Problem details: Lower down are entries containing pictures. Copy exactly, without those pictures, the lines from the line with "- 30.9.2006" through the line with "situação prejudicial à".

[Collected data]
*****

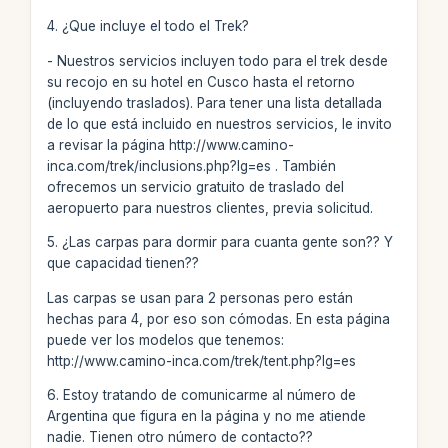
4. ¿Que incluye el todo el Trek?
- Nuestros servicios incluyen todo para el trek desde
su recojo en su hotel en Cusco hasta el retorno
(incluyendo traslados). Para tener una lista detallada
de lo que está incluido en nuestros servicios, le invito
a revisar la página http://www.camino-
inca.com/trek/inclusions.php?lg=es . También
ofrecemos un servicio gratuito de traslado del
aeropuerto para nuestros clientes, previa solicitud.
5. ¿Las carpas para dormir para cuanta gente son?? Y
que capacidad tienen??
Las carpas se usan para 2 personas pero están
hechas para 4, por eso son cómodas. En esta página
puede ver los modelos que tenemos:
http://www.camino-inca.com/trek/tent.php?lg=es
6. Estoy tratando de comunicarme al número de
Argentina que figura en la página y no me atiende
nadie. Tienen otro número de contacto??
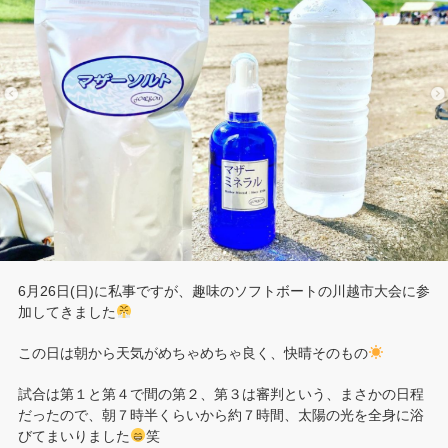
6月26日(日)に私事ですが、趣味のソフトボートの川越市大会に参
加してきました
この日は朝から天気がめちゃめちゃ良く、快晴そのもの
試合は第１と第４で間の第２、第３は審判という、まさかの日程
だったので、朝７時半くらいから約７時間、太陽の光を全身に浴
びてまいりました
笑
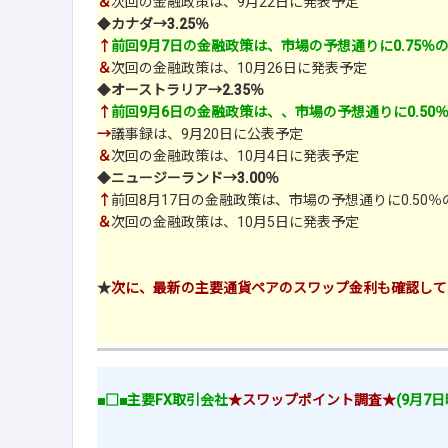
＆
次回の金融政策は、9月22日に発表予定
◆
カナダ→3.25％
↑
前回9月7日の金融政策は、市場の予想通りに0.75％
＆
次回の金融政策は、10月26日に発表予定
◆
オーストラリア→2.35％
↑
前回9月6日の金融政策は、、市場の予想通りに0.50
→
議事録は、9月20日に公表予定
＆
次回の金融政策は、10月4日に発表予定
◆
ニュージーランド→3.00％
↑
前回8月17日の金融政策は、市場の予想通りに0.50
＆
次回の金融政策は、10月5日に発表予定
★
次に、最新の主要通貨ペアのスワップ金利も確認して
■□■主要FX取引会社
★スワップポイント調査★
(9月7日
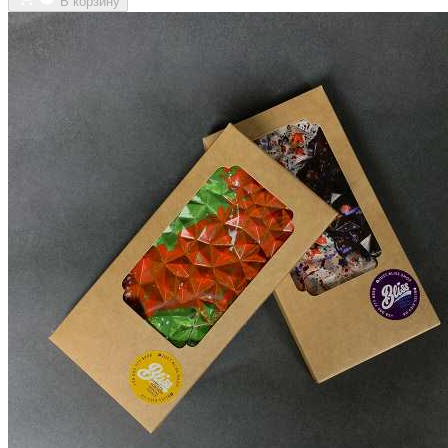
В корзину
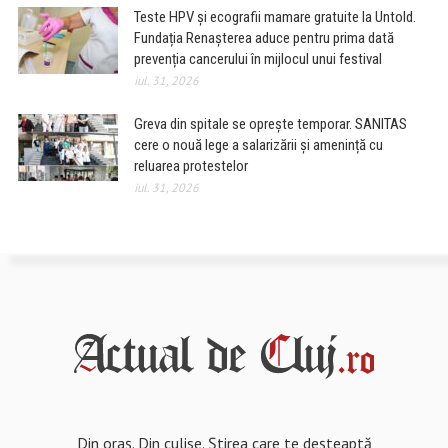
Teste HPV și ecografii mamare gratuite la Untold.
Fundația Renașterea aduce pentru prima dată
prevenția cancerului în mijlocul unui festival
iul. 31, 2026
Greva din spitale se oprește temporar. SANITAS
cere o nouă lege a salarizării și amenință cu
reluarea protestelor
iul. 31, 2026
Din oraș. Din culise. Știrea care te deșteaptă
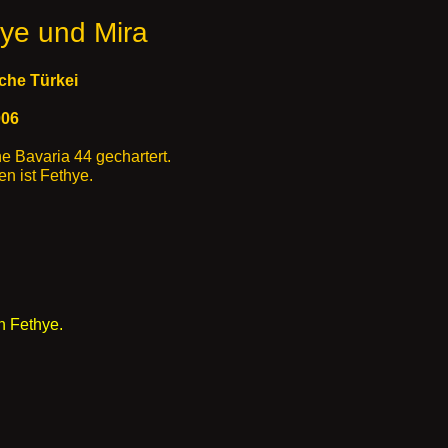
hye und Mira
liche Türkei
- 30.9.2006
ne Bavaria 44 gechartert.
n ist Fethye.
n Fethye.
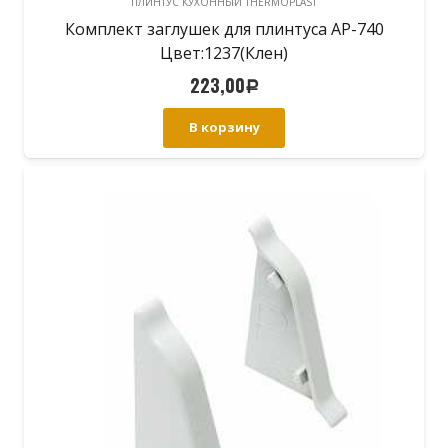
ПЛИНТУС КУХОННЫЙ THERMOPLAST
Комплект заглушек для плинтуса АР-740
Цвет:1237(Клен)
223,00
Р
В корзину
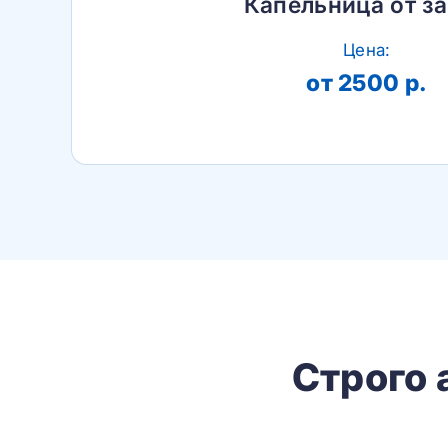
Капельница от з
Цена:
от 2500 р.
Строго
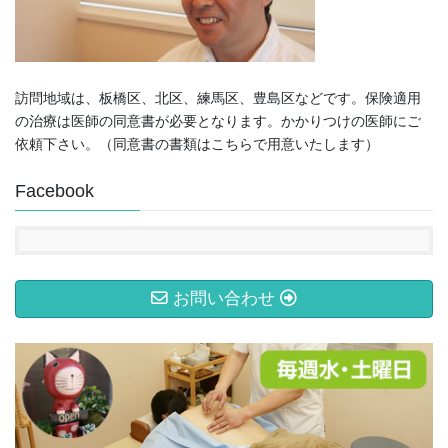
訪問地域は、板橋区、北区、練馬区、豊島区などです。保険適用
の治療は医師の同意書が必要となります。かかりつけの医師にご
依頼下さい。（同意書の書類はこちらで用意いたします）
Facebook
お問い合わせ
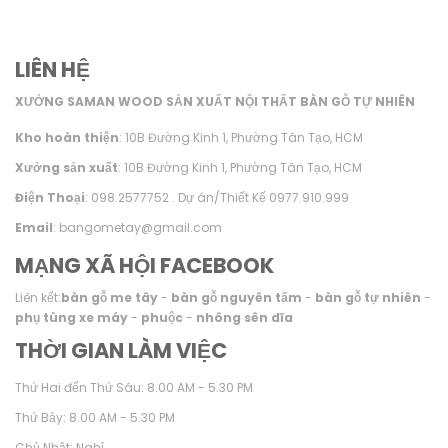
LIÊN HỆ
XƯỞNG SAMAN WOOD SẢN XUẤT NỘI THẤT BÀN GỖ TỰ NHIÊN
Kho hoàn thiện
: 10B Đường Kinh 1, Phường Tân Tạo, HCM
Xưởng sản xuất
: 10B Đường Kinh 1, Phường Tân Tạo, HCM
Điện Thoại
: 098.2577752 . Dự án/Thiết Kế 0977.910.999
Email
: bangometay@gmail.com
MẠNG XÃ HỘI FACEBOOK
Liên kết:
bàn gỗ me tây
-
bàn gỗ nguyên tấm
-
bàn gỗ tự nhiên
-
phụ tùng xe máy
-
phuộc
-
nhông sên dĩa
THỜI GIAN LÀM VIỆC
Thứ Hai đến Thứ Sáu: 8.00 AM - 5.30 PM
Thứ Bảy: 8.00 AM - 5.30 PM
Chủ Nhật: Nghỉ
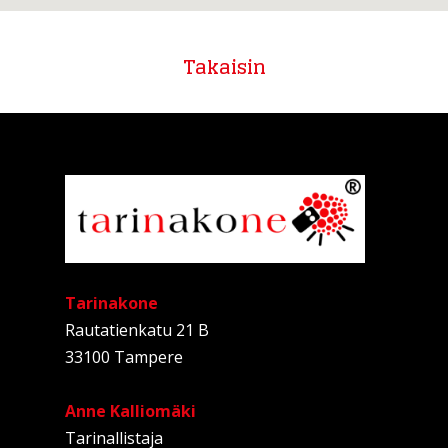
Takaisin
Tarinakone
Rautatienkatu 21 B
33100 Tampere
Anne Kalliomäki
Tarinallistaja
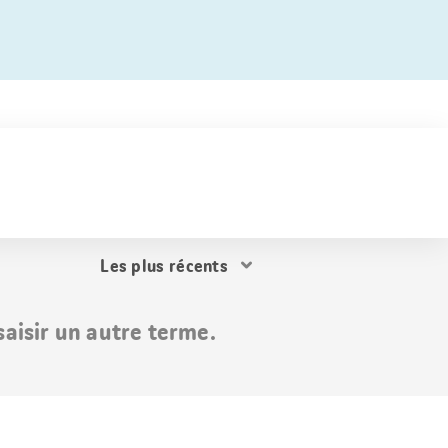
Trier
les
résultats
aisir un autre terme.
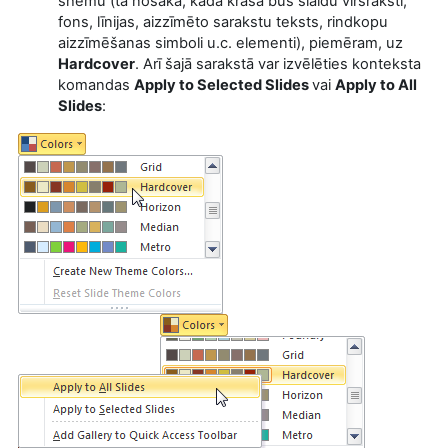
shēmu (tā nosaka, kādā krāsā būs slaidu virsraksti,
fons, līnijas, aizzīmēto sarakstu teksts, rindkopu
aizzīmēšanas simboli u.c. elementi), piemēram, uz
Hardcover
. Arī šajā sarakstā var izvēlēties konteksta
komandas
Apply to Selected Slides
vai
Apply to All
Slides
:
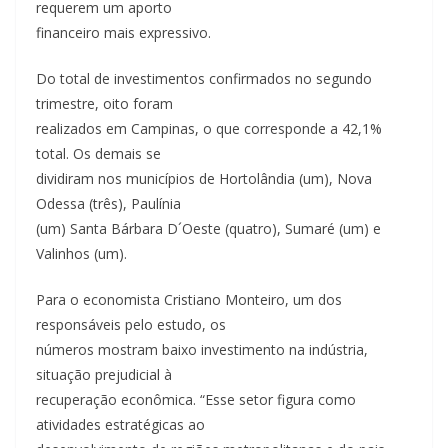
requerem um aporto
financeiro mais expressivo.
Do total de investimentos confirmados no segundo
trimestre, oito foram
realizados em Campinas, o que corresponde a 42,1%
total. Os demais se
dividiram nos municípios de Hortolândia (um), Nova
Odessa (três), Paulínia
(um) Santa Bárbara D´Oeste (quatro), Sumaré (um) e
Valinhos (um).
Para o economista Cristiano Monteiro, um dos
responsáveis pelo estudo, os
números mostram baixo investimento na indústria,
situação prejudicial à
recuperação econômica. “Esse setor figura como
atividades estratégicas ao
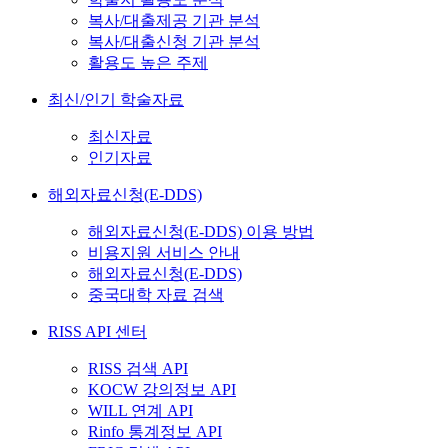
복사/대출제공 기관 분석
복사/대출신청 기관 분석
활용도 높은 주제
최신/인기 학술자료
최신자료
인기자료
해외자료신청(E-DDS)
해외자료신청(E-DDS) 이용 방법
비용지원 서비스 안내
해외자료신청(E-DDS)
중국대학 자료 검색
RISS API 센터
RISS 검색 API
KOCW 강의정보 API
WILL 연계 API
Rinfo 통계정보 API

*****

Written solution:
- 30.9.2006
ne Bavaria 44 gechartert.
n ist Fethye.
n Fethye.
ПЛИНТУС КУХОННЫЙ THERMOPLAST
Комплект заглушек для плинтуса АР-740
Цвет:1237(Клен)
223,00
Р
В корзину
Капельница от з
Цена:
от 2500 р.
Строго
訪問地域は、板橋区、北区、練馬区、豊島区などです。保険適用
の治療は医師の同意書が必要となります。かかりつけの医師にご
依頼下さい。（同意書の書類はこちらで用意いたします）
Facebook
お問い合わせ
LIÊN HỆ
XƯỞNG SAMAN WOOD SẢN XUẤT NỘI THẤT BÀN GỖ TỰ NHIÊN
Kho hoàn thiện
: 10B Đường Kinh 1, Phường Tân Tạo, HCM
Xưởng sản xuất
: 10B Đường Kinh 1, Phường Tân Tạo, HCM
Điện Thoại
: 098.2577752 . Dự án/Thiết Kế 0977.910.999
Email
: bangometay@gmail.com
MẠNG XÃ HỘI FACEBOOK
Liên kết:
bàn gỗ me tây
-
bàn gỗ nguyên tấm
-
bàn gỗ tự nhiên
-
phụ tùng xe máy
-
phuộc
-
nhông sên dĩa
THỜI GIAN LÀM VIỆC
Thứ Hai đến Thứ Sáu: 8.00 AM - 5.30 PM
Thứ Bảy: 8.00 AM - 5.30 PM
Chủ Nhật: Nghỉ
Takaisin
Tarinakone
Rautatienkatu 21 B
33100 Tampere
Anne Kalliomäki
Tarinallistaja
Trier
les
résultats
aisir un autre terme.
shēmu (tā nosaka, kādā krāsā būs slaidu virsraksti,
fons, līnijas, aizzīmēto sarakstu teksts, rindkopu
aizzīmēšanas simboli u.c. elementi), piemēram, uz
Hardcover
. Arī šajā sarakstā var izvēlēties konteksta
komandas
Apply to Selected Slides
vai
Apply to All
Slides
:
requerem um aporto
financeiro mais expressivo.
Do total de investimentos confirmados no segundo
trimestre, oito foram
realizados em Campinas, o que corresponde a 42,1%
total. Os demais se
dividiram nos municípios de Hortolândia (um), Nova
Odessa (três), Paulínia
(um) Santa Bárbara D´Oeste (quatro), Sumaré (um) e
Valinhos (um).
Para o economista Cristiano Monteiro, um dos
responsáveis pelo estudo, os
números mostram baixo investimento na indústria,
situação prejudicial à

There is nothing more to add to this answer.